While Wyre Forest is the largest woodland Natural Nature Reserve in the country, the surrounding landscape has seen a decline in tree numbers due to ash dieback disease, among other causes.
To help wildlife to survive in the space between the two forests, trusts in Gloucestershire, Herefordshire and Worcestershire have teamed up to cultivate what they say will become: “A wooded landscape at a scale never seen in the region before.”
Dr Juliet Hynes, Gloucestershire Wildlife Trust’s head of ecological evidence, said: “It will provide a fantastic opportunity for local communities, landowners and farmers to build a closer relationship with trees.
“Trees and hedgerows can help to tackle the impacts of climate change – providing livestock with shade in the summer, fruit and nuts for birds and small mammals in the winter and increased water infiltration.

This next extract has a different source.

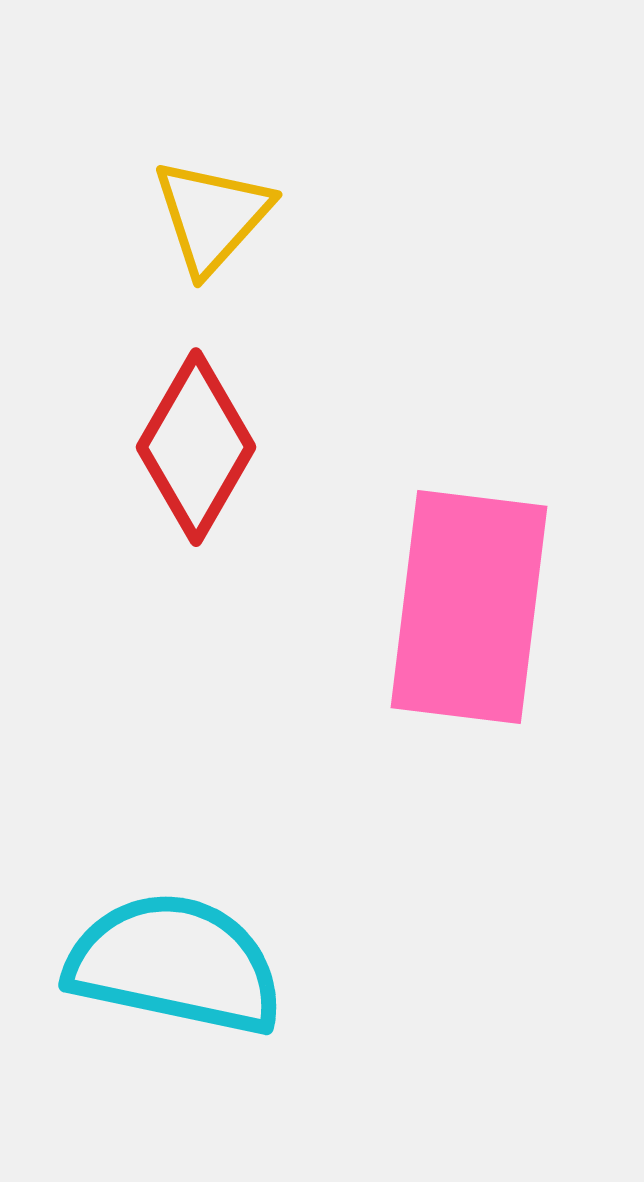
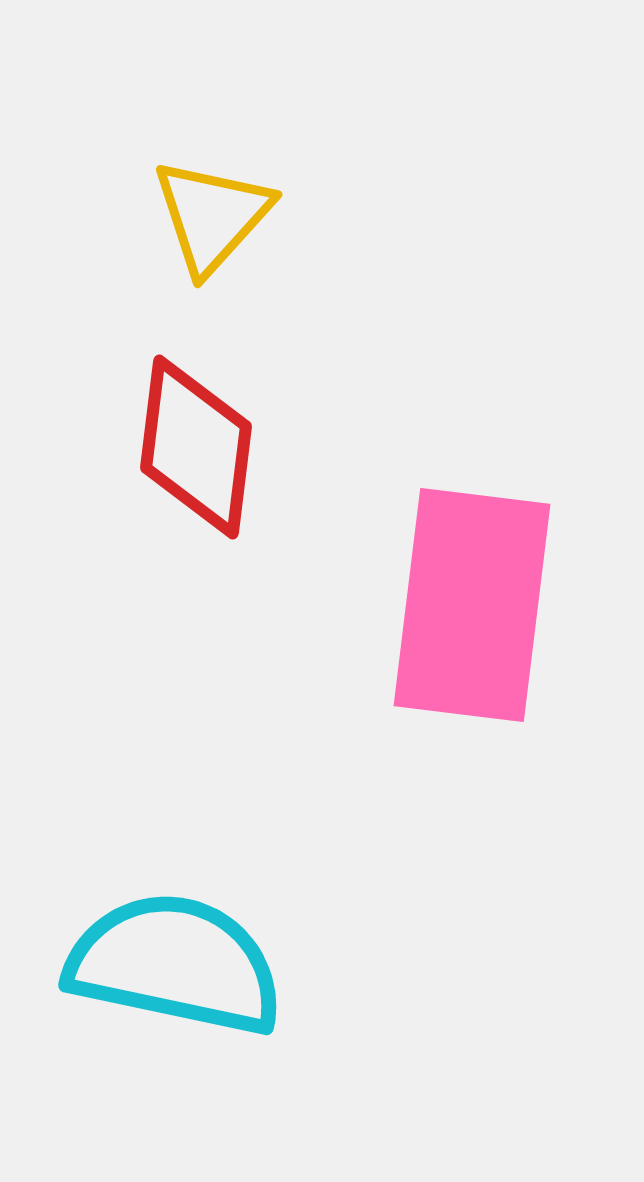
red diamond: rotated 23 degrees counterclockwise
pink rectangle: moved 3 px right, 2 px up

“What’s more, the wellbeing benefits of being in nature and around trees are well known and vital to our health and happiness,” she added.
The Tree Council has said that hedges are “incredible for wildlife”, as they “mimic the rich habitat structure of a woodland edge”.
“This is a place where two habitats overlap, where the wildlife of each can meet and interact. This means that to an extent hedges can accommodate woodland species, scrub species and even some that prefer more open areas. And trees are a vital component of this vital hedgerow habitat,” it added.
Much of the space between the two forests is occupied by farmland. According to the Tree Council, planting hedges can help farmers by protecting soil from erosion, providing shelter for animals in winter, reducing deaths from exposure, and offering shade for livestock helping maintain milk yields, fertility and condition.
The project will be funded by the Trees Call To Action, a fund developed by Defra in partnership with the Forestry Commission, and supported by Herefordshire County Council, Worcestershire County Council, Gloucestershire County Council and Severn Trent.